アンケートの内容は原則、顧客やユーザーにより回答されたものになりますから、商談時に「見込み客にアンケートを取ったら、こんな結果が出た」というふうに、第三者のしかも商談対象者と同じ利用者の立場で、商品や自社について、客観的なデータを提示することが可能になります。当然、商談対象者の信頼度を高めることにつながりますし、商談対象者は本来自身で行わなければならなかった“比較や客観的な判断”という作業を短縮することにもつながります。

このように、“アンケート結果”は複数の活用可能性を持つ大事なデータ資産です。MA(Marketing Automation)やCRM(Customer Relationship Management)、SFA(Sales Force Automation)といったソリューション・プラットフォームをうまく併用してアンケート調査で得られたデータを最大限活用できると、貴社でのマーケティング活動のステージもさらに効率的で高い成果を期待できるものになるのではないでしょうか。

さいごに

アンケートは最も手軽かつ大規模にできる調査です。
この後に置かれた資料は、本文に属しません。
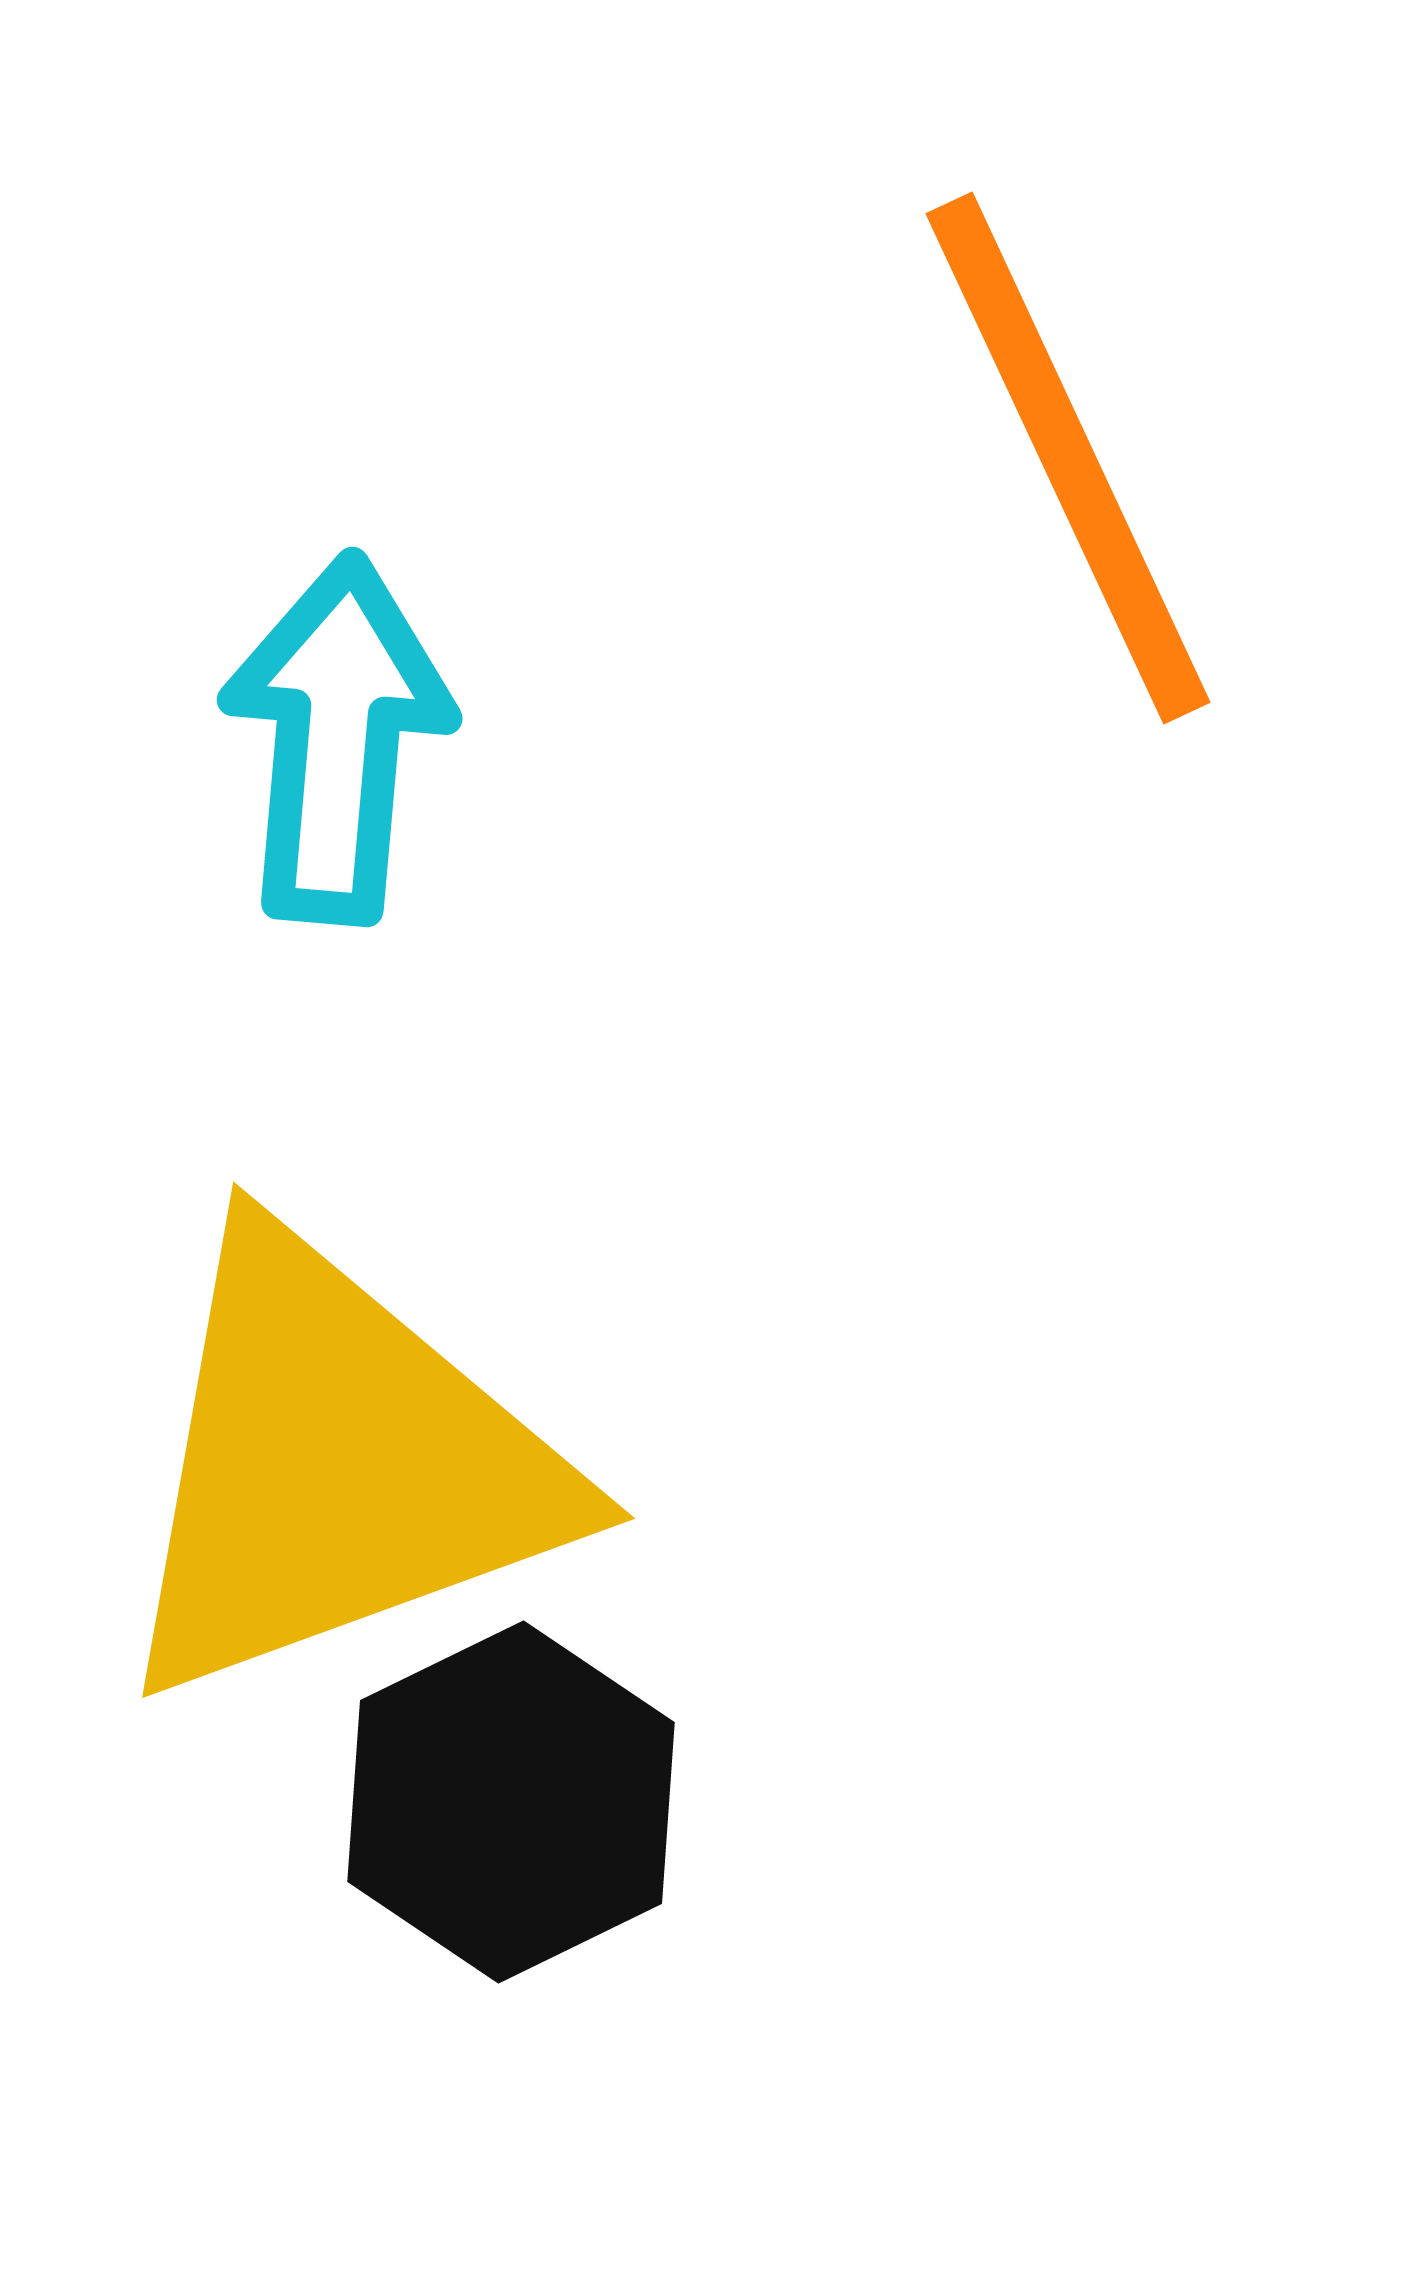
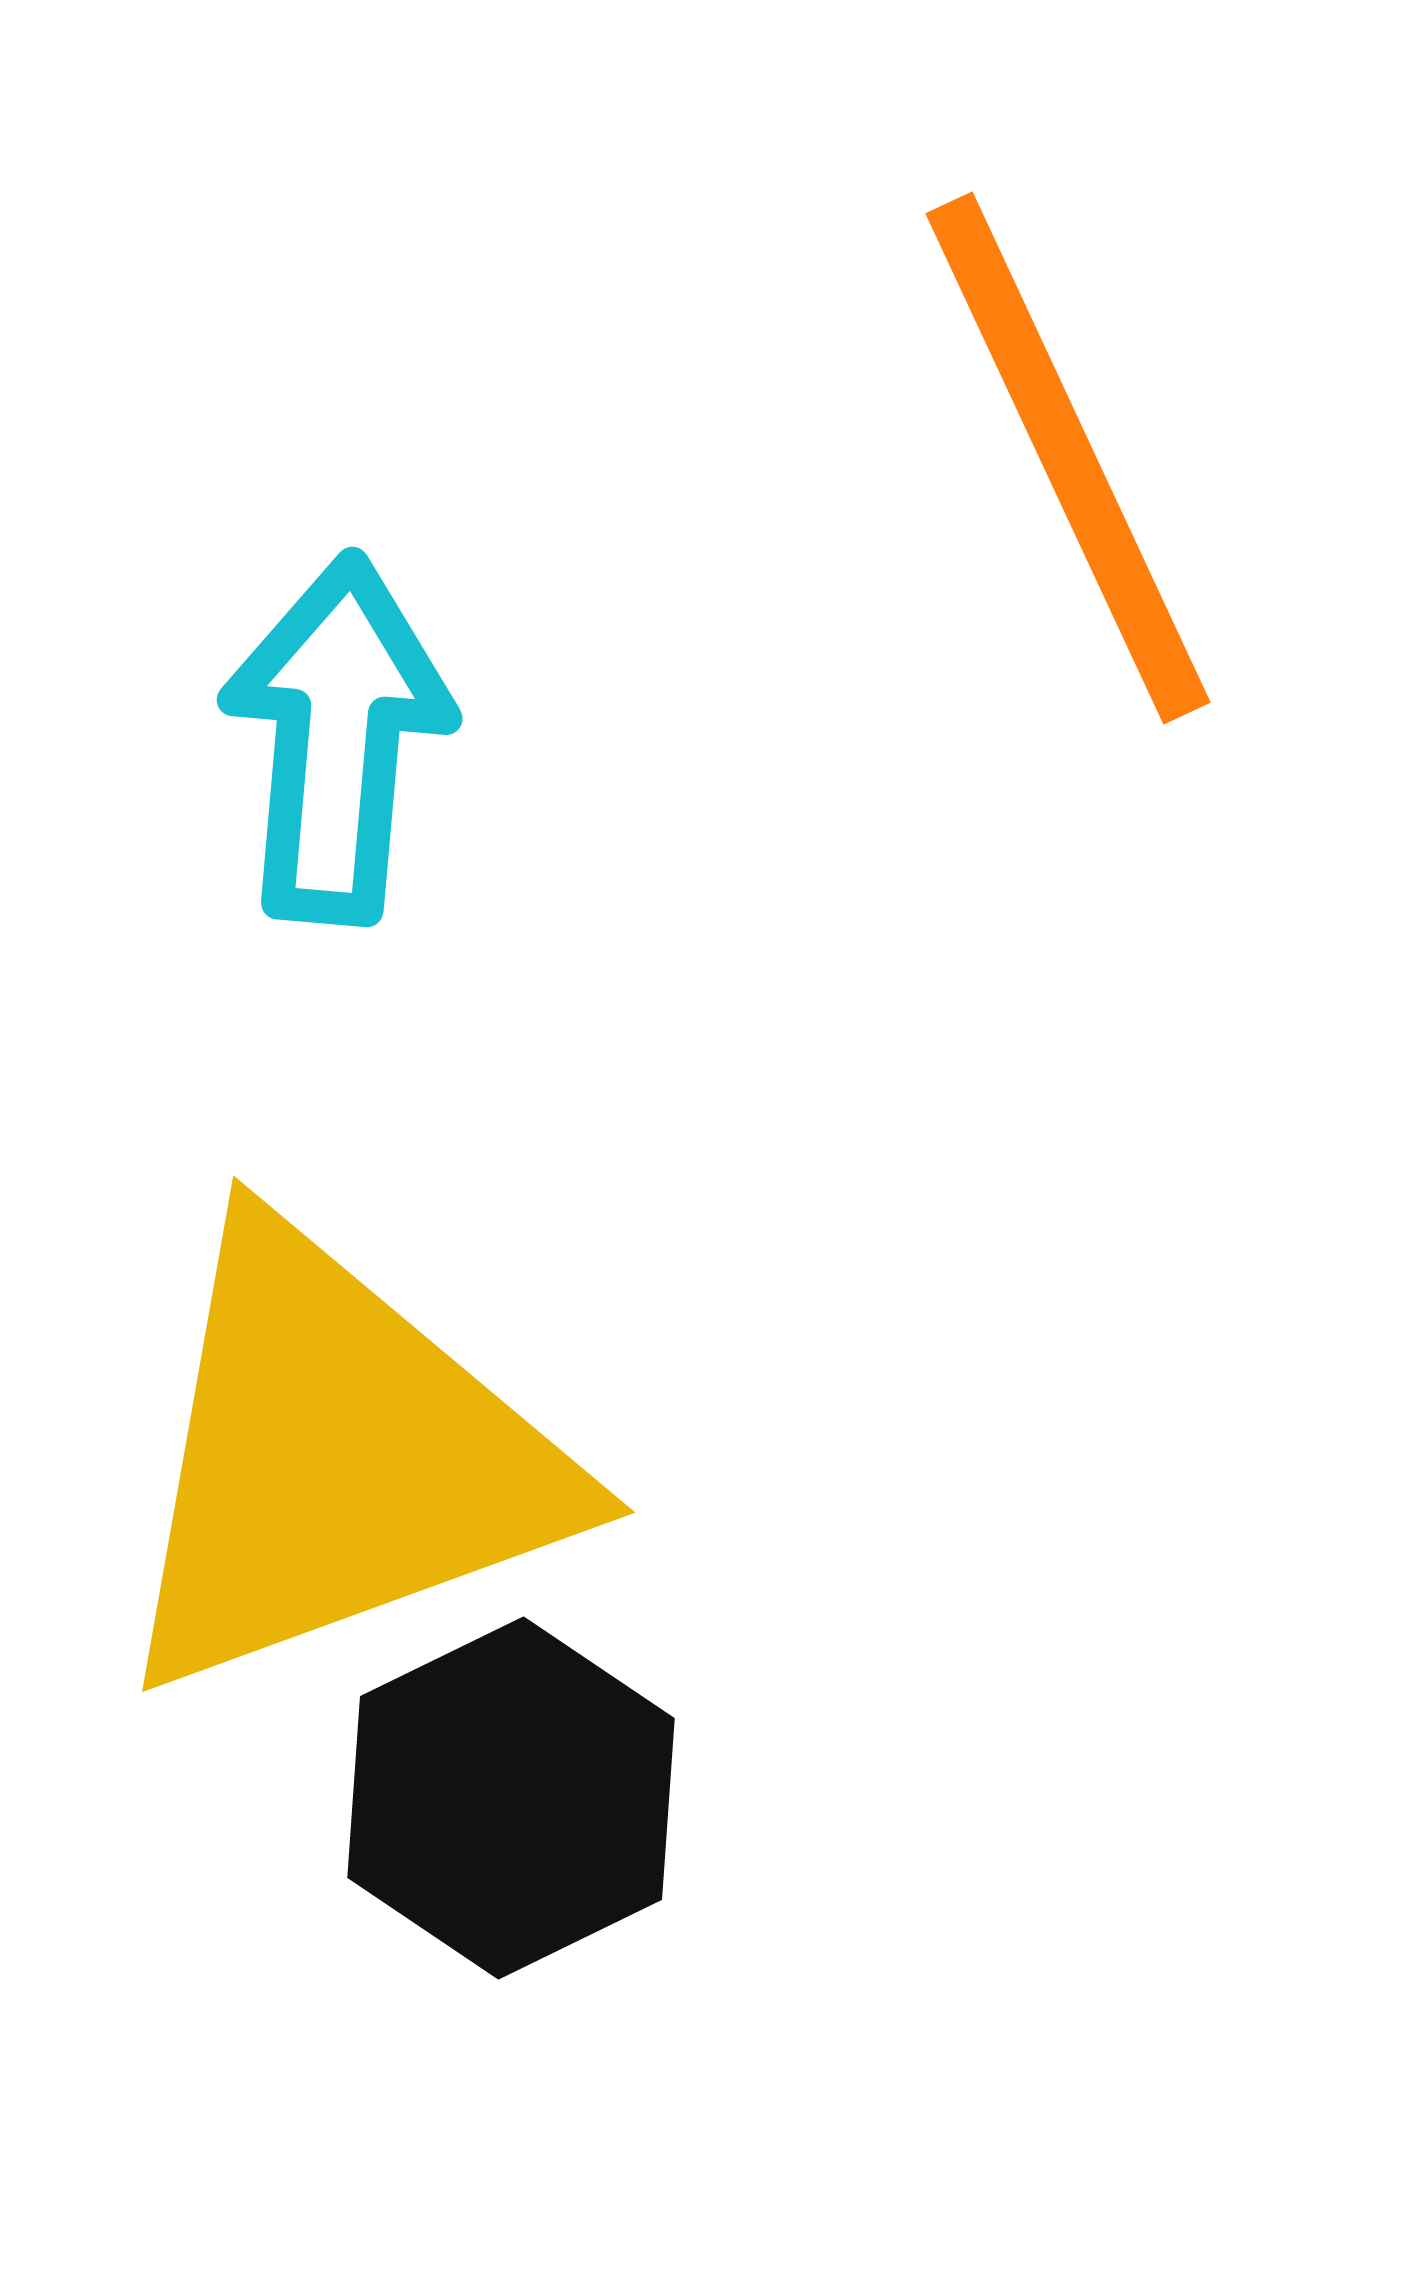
yellow triangle: moved 6 px up
black hexagon: moved 4 px up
定量的にデータを集める手法としては、これほど適した施策はなかなかありません。
アンケートはマーケットリサーチの方法の一つでもあり、対面ヒアリングやインタビューなど、さまざまな調査方法が考えられます。アンケートから見えた仮説を深掘りするためには、定性的な調査方法の併用も必要になります。

今回、解説した点をおさえて、最大限活用してみてはいかがでしょうか。